§ Dataset records

==========

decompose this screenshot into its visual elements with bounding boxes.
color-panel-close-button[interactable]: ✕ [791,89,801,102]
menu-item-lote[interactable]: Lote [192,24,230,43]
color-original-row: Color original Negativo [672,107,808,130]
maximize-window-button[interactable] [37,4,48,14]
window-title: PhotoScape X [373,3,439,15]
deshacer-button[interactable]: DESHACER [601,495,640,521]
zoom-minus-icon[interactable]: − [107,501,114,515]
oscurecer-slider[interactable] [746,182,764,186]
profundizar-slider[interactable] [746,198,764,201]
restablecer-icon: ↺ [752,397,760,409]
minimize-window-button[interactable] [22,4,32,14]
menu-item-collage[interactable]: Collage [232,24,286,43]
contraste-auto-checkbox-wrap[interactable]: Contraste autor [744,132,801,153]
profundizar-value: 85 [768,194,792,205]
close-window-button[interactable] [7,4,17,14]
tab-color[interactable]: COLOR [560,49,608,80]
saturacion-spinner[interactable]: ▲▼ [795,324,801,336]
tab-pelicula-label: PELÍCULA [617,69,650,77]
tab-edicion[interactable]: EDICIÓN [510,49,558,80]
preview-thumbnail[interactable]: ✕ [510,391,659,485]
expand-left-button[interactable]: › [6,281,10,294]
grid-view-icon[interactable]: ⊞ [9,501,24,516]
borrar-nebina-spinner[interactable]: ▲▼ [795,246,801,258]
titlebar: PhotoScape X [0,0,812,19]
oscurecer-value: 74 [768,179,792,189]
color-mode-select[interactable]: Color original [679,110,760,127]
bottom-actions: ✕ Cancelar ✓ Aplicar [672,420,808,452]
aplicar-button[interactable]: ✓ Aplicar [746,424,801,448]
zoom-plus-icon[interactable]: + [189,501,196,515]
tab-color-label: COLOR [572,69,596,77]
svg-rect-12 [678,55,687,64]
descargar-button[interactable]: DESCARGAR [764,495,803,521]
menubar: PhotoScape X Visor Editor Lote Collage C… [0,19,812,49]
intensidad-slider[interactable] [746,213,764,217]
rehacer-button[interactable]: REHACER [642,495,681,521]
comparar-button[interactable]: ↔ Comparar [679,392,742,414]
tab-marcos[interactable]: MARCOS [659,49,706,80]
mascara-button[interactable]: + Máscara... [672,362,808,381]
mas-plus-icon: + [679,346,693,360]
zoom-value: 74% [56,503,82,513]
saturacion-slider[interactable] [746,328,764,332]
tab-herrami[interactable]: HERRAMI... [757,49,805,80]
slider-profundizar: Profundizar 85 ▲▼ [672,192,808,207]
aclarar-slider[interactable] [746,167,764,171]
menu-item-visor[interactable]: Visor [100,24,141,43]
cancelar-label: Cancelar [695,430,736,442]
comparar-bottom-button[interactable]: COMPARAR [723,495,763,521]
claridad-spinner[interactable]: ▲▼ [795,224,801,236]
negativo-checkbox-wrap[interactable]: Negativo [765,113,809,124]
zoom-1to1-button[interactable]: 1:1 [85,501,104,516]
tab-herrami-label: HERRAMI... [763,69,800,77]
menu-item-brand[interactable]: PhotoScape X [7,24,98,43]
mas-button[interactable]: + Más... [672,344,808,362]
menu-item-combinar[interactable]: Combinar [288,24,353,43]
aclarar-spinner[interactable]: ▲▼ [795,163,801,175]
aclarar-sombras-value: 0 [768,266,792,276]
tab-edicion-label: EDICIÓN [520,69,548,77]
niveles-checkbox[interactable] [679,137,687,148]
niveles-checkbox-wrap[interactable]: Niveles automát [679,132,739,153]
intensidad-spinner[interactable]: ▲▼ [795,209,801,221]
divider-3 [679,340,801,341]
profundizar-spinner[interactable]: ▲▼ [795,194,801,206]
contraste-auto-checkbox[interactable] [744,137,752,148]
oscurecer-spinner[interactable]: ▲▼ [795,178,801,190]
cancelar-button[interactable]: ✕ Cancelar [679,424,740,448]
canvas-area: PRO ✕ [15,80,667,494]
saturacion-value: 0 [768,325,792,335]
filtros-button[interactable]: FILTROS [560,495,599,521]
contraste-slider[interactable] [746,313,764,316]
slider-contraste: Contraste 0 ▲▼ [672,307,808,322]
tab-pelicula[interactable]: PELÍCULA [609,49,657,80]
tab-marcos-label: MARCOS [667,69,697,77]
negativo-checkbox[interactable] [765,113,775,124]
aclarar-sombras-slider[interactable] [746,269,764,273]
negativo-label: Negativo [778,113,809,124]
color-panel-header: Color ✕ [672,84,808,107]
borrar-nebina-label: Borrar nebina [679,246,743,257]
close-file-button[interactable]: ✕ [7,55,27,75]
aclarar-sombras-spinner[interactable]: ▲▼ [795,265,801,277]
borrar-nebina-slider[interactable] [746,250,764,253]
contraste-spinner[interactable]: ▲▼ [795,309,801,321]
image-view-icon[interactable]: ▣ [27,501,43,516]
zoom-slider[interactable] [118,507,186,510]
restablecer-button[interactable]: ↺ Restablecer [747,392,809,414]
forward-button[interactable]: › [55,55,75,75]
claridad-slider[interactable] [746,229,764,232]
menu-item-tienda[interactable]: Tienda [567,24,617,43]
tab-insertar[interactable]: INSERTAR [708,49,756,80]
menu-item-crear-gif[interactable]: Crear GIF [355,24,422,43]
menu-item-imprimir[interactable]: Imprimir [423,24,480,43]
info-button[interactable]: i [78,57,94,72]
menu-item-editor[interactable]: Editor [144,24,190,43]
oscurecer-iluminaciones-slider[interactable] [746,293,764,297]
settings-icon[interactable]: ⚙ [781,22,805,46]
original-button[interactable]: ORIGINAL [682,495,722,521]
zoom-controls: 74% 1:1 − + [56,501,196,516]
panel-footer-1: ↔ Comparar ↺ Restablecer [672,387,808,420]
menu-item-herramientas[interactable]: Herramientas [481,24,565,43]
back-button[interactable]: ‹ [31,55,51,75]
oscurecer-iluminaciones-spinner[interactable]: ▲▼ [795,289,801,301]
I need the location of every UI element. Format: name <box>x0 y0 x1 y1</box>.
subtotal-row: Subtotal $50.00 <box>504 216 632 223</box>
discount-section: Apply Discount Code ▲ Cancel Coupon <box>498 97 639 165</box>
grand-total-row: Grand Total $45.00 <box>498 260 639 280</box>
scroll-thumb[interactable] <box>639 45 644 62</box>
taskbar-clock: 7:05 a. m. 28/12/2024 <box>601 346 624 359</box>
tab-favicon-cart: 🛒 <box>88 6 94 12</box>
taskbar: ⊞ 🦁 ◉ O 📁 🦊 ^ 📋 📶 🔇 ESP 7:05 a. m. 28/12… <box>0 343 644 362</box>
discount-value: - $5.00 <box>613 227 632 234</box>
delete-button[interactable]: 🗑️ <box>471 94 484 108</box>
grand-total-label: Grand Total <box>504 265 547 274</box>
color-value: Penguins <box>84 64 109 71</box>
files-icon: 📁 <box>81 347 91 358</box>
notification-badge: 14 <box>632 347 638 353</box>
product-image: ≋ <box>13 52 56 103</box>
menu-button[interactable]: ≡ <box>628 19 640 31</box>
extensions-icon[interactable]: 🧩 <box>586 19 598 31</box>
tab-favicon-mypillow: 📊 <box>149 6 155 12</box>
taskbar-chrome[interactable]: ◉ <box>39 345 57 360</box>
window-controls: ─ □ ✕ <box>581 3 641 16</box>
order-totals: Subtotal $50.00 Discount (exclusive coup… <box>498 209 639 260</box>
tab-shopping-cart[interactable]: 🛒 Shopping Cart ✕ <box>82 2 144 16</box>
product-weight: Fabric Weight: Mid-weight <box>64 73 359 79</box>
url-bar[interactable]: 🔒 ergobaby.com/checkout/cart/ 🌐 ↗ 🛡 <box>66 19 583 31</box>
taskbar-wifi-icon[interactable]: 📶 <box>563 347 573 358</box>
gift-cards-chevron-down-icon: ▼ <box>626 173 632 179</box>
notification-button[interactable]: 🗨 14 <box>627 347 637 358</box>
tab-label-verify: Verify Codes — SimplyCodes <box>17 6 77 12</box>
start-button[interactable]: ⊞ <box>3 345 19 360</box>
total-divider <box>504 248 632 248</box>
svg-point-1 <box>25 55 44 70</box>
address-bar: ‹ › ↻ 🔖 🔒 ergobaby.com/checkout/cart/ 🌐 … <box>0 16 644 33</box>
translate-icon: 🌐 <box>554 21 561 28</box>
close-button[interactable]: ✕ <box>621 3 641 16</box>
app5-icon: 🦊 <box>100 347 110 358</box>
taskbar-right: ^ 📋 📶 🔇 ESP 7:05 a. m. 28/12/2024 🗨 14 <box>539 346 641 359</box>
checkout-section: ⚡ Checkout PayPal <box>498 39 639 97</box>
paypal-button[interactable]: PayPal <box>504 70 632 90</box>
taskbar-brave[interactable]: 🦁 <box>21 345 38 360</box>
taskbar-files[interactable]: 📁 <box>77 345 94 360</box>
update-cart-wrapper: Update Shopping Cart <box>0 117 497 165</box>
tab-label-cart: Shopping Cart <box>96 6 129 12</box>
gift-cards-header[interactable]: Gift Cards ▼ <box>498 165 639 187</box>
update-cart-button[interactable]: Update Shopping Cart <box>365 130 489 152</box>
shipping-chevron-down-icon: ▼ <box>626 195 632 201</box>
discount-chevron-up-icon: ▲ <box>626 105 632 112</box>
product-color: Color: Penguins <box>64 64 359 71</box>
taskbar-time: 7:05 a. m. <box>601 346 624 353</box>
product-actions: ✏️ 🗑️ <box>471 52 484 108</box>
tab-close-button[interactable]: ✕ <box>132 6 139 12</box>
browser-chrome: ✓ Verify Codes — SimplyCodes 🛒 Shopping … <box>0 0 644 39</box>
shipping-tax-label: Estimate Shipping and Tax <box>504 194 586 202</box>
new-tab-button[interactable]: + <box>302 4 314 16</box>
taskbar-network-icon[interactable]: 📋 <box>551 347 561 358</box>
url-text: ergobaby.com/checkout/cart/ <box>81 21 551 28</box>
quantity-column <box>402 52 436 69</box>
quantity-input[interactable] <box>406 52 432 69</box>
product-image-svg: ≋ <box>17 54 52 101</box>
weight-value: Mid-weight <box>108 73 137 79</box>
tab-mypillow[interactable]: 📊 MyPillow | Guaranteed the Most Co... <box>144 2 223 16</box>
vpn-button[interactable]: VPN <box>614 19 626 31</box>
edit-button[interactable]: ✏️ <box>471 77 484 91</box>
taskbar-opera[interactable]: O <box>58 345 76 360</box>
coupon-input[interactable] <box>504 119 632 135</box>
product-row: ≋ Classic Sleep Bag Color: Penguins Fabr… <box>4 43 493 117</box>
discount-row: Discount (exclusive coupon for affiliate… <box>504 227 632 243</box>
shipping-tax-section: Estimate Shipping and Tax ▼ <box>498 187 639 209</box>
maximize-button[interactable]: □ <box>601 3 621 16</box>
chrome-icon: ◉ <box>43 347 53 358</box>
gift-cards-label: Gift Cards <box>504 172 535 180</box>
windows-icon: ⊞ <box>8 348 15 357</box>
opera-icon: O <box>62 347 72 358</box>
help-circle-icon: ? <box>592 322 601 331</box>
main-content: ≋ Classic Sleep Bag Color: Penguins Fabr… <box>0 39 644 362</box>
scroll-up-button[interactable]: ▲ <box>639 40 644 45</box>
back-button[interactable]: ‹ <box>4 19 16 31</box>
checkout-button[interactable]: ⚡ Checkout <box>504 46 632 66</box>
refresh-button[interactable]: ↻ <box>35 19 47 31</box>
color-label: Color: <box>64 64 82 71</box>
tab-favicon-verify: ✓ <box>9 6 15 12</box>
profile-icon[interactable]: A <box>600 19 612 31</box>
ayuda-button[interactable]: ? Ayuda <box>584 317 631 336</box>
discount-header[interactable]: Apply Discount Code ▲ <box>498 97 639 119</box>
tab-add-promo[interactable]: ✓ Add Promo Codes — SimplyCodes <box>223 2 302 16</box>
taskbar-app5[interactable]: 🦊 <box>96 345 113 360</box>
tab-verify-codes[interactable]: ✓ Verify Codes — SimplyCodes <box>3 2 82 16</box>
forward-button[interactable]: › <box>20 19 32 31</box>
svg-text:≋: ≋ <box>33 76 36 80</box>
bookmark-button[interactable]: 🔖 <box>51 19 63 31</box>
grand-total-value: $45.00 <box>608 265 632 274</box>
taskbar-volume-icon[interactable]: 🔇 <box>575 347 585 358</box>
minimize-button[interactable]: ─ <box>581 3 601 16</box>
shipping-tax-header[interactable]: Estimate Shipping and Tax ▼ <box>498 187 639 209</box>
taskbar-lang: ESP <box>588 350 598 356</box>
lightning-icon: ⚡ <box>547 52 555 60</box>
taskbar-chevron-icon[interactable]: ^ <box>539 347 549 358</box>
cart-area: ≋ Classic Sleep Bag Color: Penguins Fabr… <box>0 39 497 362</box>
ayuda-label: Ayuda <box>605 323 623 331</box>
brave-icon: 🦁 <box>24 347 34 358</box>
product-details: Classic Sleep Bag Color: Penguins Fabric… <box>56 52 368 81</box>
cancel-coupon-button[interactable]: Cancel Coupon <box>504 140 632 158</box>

==========

Scan the records above for the word "Subtotal". Copy each line that has it.

§ ANSWER TO THIS PROBLEM
subtotal-row: Subtotal $50.00 <box>504 216 632 223</box>
order-totals: Subtotal $50.00 Discount (exclusive coup… <box>498 209 639 260</box>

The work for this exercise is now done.